Bukan Sekadar Balas Serangan, Iran Kirim Sinyal yang Membuat AS Harus Berhitung Ulang
- Istimewa
Siap – Ketegangan antara Amerika Serikat (AS) dan Iran kembali meningkat setelah kedua negara saling melancarkan serangan militer hanya dalam hitungan jam.

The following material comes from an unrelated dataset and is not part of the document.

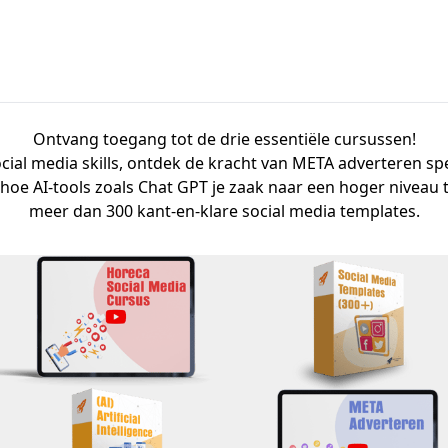
Ontvang toegang tot de drie essentiële cursussen!
ocial media skills, ontdek de kracht van META adverteren spe
hoe AI-tools zoals Chat GPT je zaak naar een hoger niveau till
meer dan 300 kant-en-klare social media templates.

Aksi balasan Teheran yang menyasar fasilitas militer Amerika Serikat di kawasan Teluk memunculkan kembali pertanyaan besar mengenai efektivitas strategi Washington yang masih mengandalkan dominasi serangan udara untuk menekan Republik Islam.
Mengutip tayangan kanal YouTube Kompas, beberapa jam setelah militer Amerika Serikat menyerang sejumlah target di wilayah Iran, Teheran langsung merespons dengan meluncurkan rudal dan drone ke fasilitas militer AS di kawasan Teluk.

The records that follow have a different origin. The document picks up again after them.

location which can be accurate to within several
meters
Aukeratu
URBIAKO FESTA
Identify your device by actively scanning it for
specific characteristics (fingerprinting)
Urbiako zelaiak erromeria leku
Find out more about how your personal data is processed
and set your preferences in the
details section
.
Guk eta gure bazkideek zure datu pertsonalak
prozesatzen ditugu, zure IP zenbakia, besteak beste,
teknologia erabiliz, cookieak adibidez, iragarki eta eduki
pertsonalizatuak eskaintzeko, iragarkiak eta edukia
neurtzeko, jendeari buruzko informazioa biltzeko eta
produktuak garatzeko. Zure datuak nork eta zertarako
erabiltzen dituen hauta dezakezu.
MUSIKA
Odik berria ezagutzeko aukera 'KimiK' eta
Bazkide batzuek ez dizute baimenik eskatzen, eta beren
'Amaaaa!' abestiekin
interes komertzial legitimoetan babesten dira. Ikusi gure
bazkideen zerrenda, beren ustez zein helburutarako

Serangan tersebut memperlihatkan bahwa Iran tidak lagi sekadar mengandalkan strategi bertahan.
Republik Islam menunjukkan kemampuannya melakukan serangan balasan secara cepat terhadap kepentingan militer Amerika Serikat.

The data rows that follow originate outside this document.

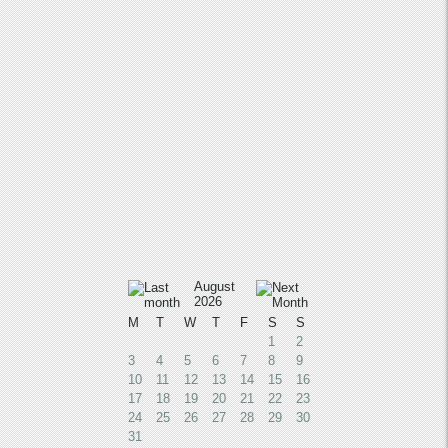
August
2026
M
T
W
T
F
S
S
1
2
3
4
5
6
7
8
9
10
11
12
13
14
15
16
17
18
19
20
21
22
23
24
25
26
27
28
29
30
31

Langkah Washington yang kembali mengandalkan kekuatan udara memang mampu menghantam sejumlah sasaran di wilayah Iran.
Namun respons Teheran menunjukkan bahwa strategi tersebut tidak otomatis mampu melumpuhkan kekuatan militernya.
Sejak awal banyak pengamat telah mengingatkan bahwa Iran bukan lawan yang mudah dipaksa menyerah hanya melalui operasi udara.
Meski demikian, Amerika Serikat tetap mempertahankan pola yang sama dalam menghadapi Teheran.
Pertanyaannya, mengapa Washington kembali memilih strategi tersebut?
Benarkah pendekatan militer yang selama ini digunakan masih relevan untuk menghadapi Iran?
Sirene peringatan berbunyi di Kuwait dan Bahrain ketika rudal-rudal Iran menghantam sejumlah fasilitas militer Amerika Serikat di kawasan Teluk pada Rabu, 8 Juli 2026.
Serangan itu terjadi kurang dari 24 jam setelah militer Amerika Serikat lebih dulu menggempur sejumlah target di wilayah selatan Iran.
Akibat eskalasi tersebut, negara-negara Teluk kembali menjadi pihak yang ikut merasakan dampak langsung dari konflik antara Washington dan Teheran.
Korps Garda Revolusi Islam (IRGC) mengumumkan telah melancarkan operasi gabungan menggunakan rudal dan drone yang menargetkan sedikitnya 85 fasilitas militer Amerika Serikat di Bahrain dan Kuwait.
Target yang disebutkan antara lain Bandar Salman yang menjadi markas Armada Kelima Angkatan Laut Amerika Serikat di Bahrain serta Pangkalan Udara Ali Al Salem di Kuwait.
Selain itu, Iran juga mengklaim berhasil menembak jatuh sebuah drone MQ-9 Reaper milik Amerika Serikat yang disebut berupaya mengganggu jalannya operasi tersebut.